RE: Internal playback
April 26, 2015 at 9:10 am
(This post was last modified: April 26, 2015 at 9:13 am by emjay.)
(April 26, 2015 at 8:23 am)robvalue Wrote: Wow, that's very interesting. Thanks!
It is so frustrating when I know damn well that I have the information I need in my brain, but I can't find it. I can't do a search function. I can't really do anything, except stop thinking about it. That seems to get me there the quickest. When I become aware I am thinking, I get kind of self conscious and the process starts seeming ridiculous.
Happens to me all the time too

Once you've forgotten the triggers then finding them again is not going to be easy and would take a lot of detective work. The only way I think is with a process of deduction. I would try to think about what would be most likely to 'progress the state' from a neural network point of view.

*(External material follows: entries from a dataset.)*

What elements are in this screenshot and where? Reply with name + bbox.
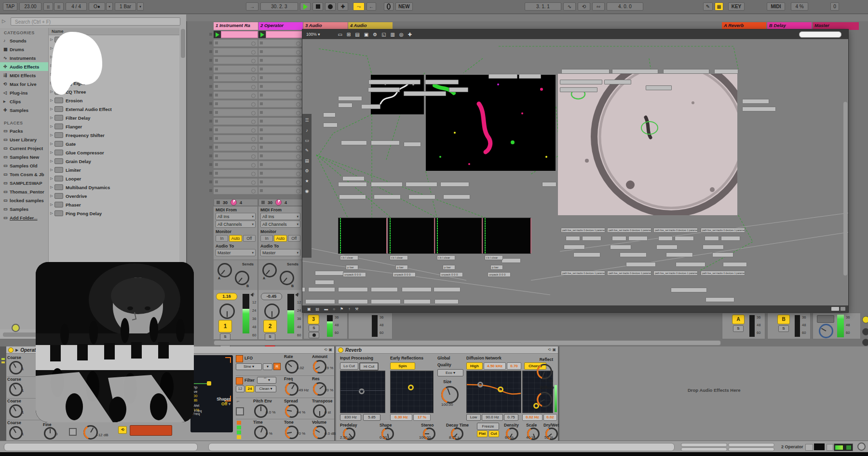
max-object-box-labeled[interactable]: p bar bbox=[490, 265, 503, 270]
scene-stop-dot[interactable] bbox=[209, 172, 212, 175]
quality-chooser[interactable]: Eco ▾ bbox=[437, 369, 463, 376]
send-b-knob[interactable]: B bbox=[280, 271, 294, 285]
clip-play-button[interactable] bbox=[258, 31, 266, 38]
scene-stop-dot[interactable] bbox=[209, 128, 212, 131]
max-object-box[interactable] bbox=[620, 252, 647, 257]
scene-stop-dot[interactable] bbox=[209, 146, 212, 149]
input-freq-value[interactable]: 830 Hz bbox=[340, 414, 361, 421]
hot-swap-icon[interactable]: ⟲ bbox=[548, 347, 551, 352]
max-object-box[interactable] bbox=[305, 299, 335, 304]
max-object-box-labeled[interactable]: unpack 0 0 0 bbox=[488, 272, 511, 277]
max-object-box[interactable] bbox=[341, 140, 367, 145]
max-object-box[interactable] bbox=[582, 236, 601, 241]
arrangement-position[interactable]: 30. 2. 3 bbox=[260, 2, 298, 11]
diffuse-knob[interactable] bbox=[537, 392, 552, 407]
empty-clip-slot[interactable] bbox=[258, 152, 303, 160]
max-object-box[interactable] bbox=[612, 236, 626, 241]
low-shelf-button[interactable]: Low bbox=[466, 414, 481, 421]
chorus-rate-value[interactable]: 0.02 Hz bbox=[522, 414, 542, 421]
max-object-box[interactable] bbox=[519, 74, 541, 79]
scene-stop-dot[interactable] bbox=[209, 33, 212, 36]
max-object-box[interactable] bbox=[626, 262, 656, 267]
max-object-box[interactable] bbox=[703, 245, 724, 249]
stop-square-icon[interactable] bbox=[217, 201, 220, 204]
low-gain-value[interactable]: 0.75 bbox=[504, 414, 518, 421]
pan-knob[interactable] bbox=[219, 304, 235, 319]
max-zoom-dropdown[interactable]: 100% ▾ bbox=[306, 32, 320, 37]
max-side-icon-4[interactable]: ▤ bbox=[305, 158, 309, 163]
max-object-box[interactable] bbox=[308, 287, 335, 292]
solo-button[interactable]: S bbox=[220, 333, 231, 340]
spin-amount-value[interactable]: 17 % bbox=[413, 414, 431, 421]
empty-clip-slot[interactable] bbox=[258, 57, 303, 64]
flat-button[interactable]: Flat bbox=[477, 430, 488, 437]
lfo-on-button[interactable] bbox=[236, 355, 243, 362]
live-path-object-box[interactable]: path live_set tracks 0 devices 1 paramet… bbox=[607, 271, 651, 276]
scene-stop-dot[interactable] bbox=[209, 163, 212, 166]
send-a-knob[interactable]: A bbox=[217, 263, 232, 277]
spin-freq-value[interactable]: 0.30 Hz bbox=[390, 414, 412, 421]
track-header-2-operator[interactable]: 2 Operator bbox=[258, 22, 303, 30]
low-freq-value[interactable]: 90.0 Hz bbox=[482, 414, 503, 421]
max-object-box[interactable] bbox=[610, 245, 631, 249]
clip-slot-playing[interactable] bbox=[214, 31, 258, 38]
loop-length-field[interactable]: 4. 0. 0 bbox=[607, 2, 643, 11]
max-object-box[interactable] bbox=[338, 103, 353, 108]
expand-triangle-icon[interactable]: ▷ bbox=[49, 185, 54, 189]
browser-device-external-audio-effect[interactable]: ▷External Audio Effect bbox=[49, 105, 179, 113]
max-object-box[interactable] bbox=[742, 99, 769, 104]
empty-clip-slot[interactable] bbox=[258, 118, 303, 125]
scrollbar-segment[interactable] bbox=[208, 443, 675, 451]
loop-start-field[interactable]: 3. 1. 1 bbox=[525, 2, 561, 11]
clip[interactable] bbox=[221, 31, 258, 38]
draw-mode-button[interactable]: ✎ bbox=[703, 2, 713, 11]
expand-triangle-icon[interactable]: ▷ bbox=[49, 151, 54, 154]
device-view-selector-strip[interactable] bbox=[0, 346, 6, 441]
scene-stop-dot[interactable] bbox=[209, 76, 212, 79]
max-object-box[interactable] bbox=[338, 287, 368, 292]
browser-device-filter-delay[interactable]: ▷Filter Delay bbox=[49, 113, 179, 122]
max-object-box[interactable] bbox=[449, 87, 468, 92]
max-bottom-icon-3[interactable]: ○ bbox=[333, 307, 335, 311]
empty-clip-slot[interactable] bbox=[258, 100, 303, 108]
empty-clip-slot[interactable] bbox=[258, 187, 303, 194]
loop-button[interactable]: ⟲ bbox=[578, 2, 590, 11]
max-bottom-icon-2[interactable]: ▬ bbox=[324, 307, 328, 311]
max-object-box[interactable] bbox=[566, 236, 580, 241]
hi-gain-value[interactable]: 0.70 bbox=[507, 362, 521, 370]
max-bottom-icon-4[interactable]: ⚑ bbox=[340, 307, 343, 311]
browser-scrollbar[interactable] bbox=[181, 29, 185, 58]
diffusion-display[interactable] bbox=[466, 371, 521, 413]
max-object-box[interactable] bbox=[338, 299, 368, 304]
empty-clip-slot[interactable] bbox=[214, 161, 258, 168]
osc-led-1[interactable] bbox=[237, 421, 241, 425]
input-channel-chooser[interactable]: All Channels▾ bbox=[260, 221, 300, 228]
filter-slope-24[interactable]: 24 bbox=[245, 386, 254, 392]
browser-device-looper[interactable]: ▷Looper bbox=[49, 174, 179, 183]
computer-midi-keyboard-button[interactable]: ▦ bbox=[715, 2, 723, 11]
scene-stop-dot[interactable] bbox=[209, 137, 212, 140]
browser-device-multiband-dynamics[interactable]: ▷Multiband Dynamics bbox=[49, 183, 179, 192]
stop-square-icon[interactable] bbox=[261, 201, 265, 204]
max-object-box[interactable] bbox=[371, 140, 400, 145]
cue-volume-knob[interactable] bbox=[819, 324, 833, 338]
hi-shelf-handle[interactable] bbox=[498, 387, 503, 392]
reverb-device[interactable]: Reverb ⟲▣ Input Processing Lo Cut Hi Cut… bbox=[336, 346, 559, 441]
play-button[interactable] bbox=[300, 2, 311, 11]
solo-button-3[interactable]: S bbox=[309, 325, 319, 332]
groove-menu-arrow[interactable]: ▾ bbox=[106, 2, 113, 11]
empty-clip-slot[interactable] bbox=[258, 144, 303, 151]
empty-clip-slot[interactable] bbox=[258, 66, 303, 73]
max-object-box[interactable] bbox=[404, 299, 431, 304]
empty-clip-slot[interactable] bbox=[214, 66, 258, 73]
max-object-box[interactable] bbox=[440, 182, 469, 187]
return-activator-b[interactable]: B bbox=[777, 315, 790, 324]
place-item-add-folder-[interactable]: ▭Add Folder... bbox=[0, 213, 48, 222]
send-b-knob[interactable]: B bbox=[235, 271, 249, 285]
time-signature-field[interactable]: 4 / 4 bbox=[66, 2, 87, 11]
scene-stop-dot[interactable] bbox=[209, 154, 212, 157]
max-bottom-icon-0[interactable]: ▣ bbox=[307, 307, 311, 311]
empty-device-drop-zone[interactable]: Drop Audio Effects Here bbox=[560, 346, 868, 441]
reflect-knob[interactable] bbox=[537, 364, 552, 379]
max-patch-canvas[interactable]: path live_set tracks 0 devices 1 paramet… bbox=[302, 39, 848, 305]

One thought is to look for something that would be common to many aspects of the memory, i.e. if it's interconnected it will share its activation with the other related aspects and 'prime' them making them easier to activate. But that's not all there is to it because that may not be the initial step: it may share with everything but it might not get them above the firing threshold.
The other assumption I would take for granted and I think would be helpful is that a neural network doesn't treat every input equally - they are weighted. So you could have a whole hierarchy of strongly activated neurons feeding into a what I'll call 'apex' neuron(s) but if that neuron has a small weight in its connection with the next neuron, it probably won't activate it. In other words in this case, of trying to activate a long lost memory, it could be a red herring because although there's a lot of activity it's not considered essential to the memory you're trying to trigger.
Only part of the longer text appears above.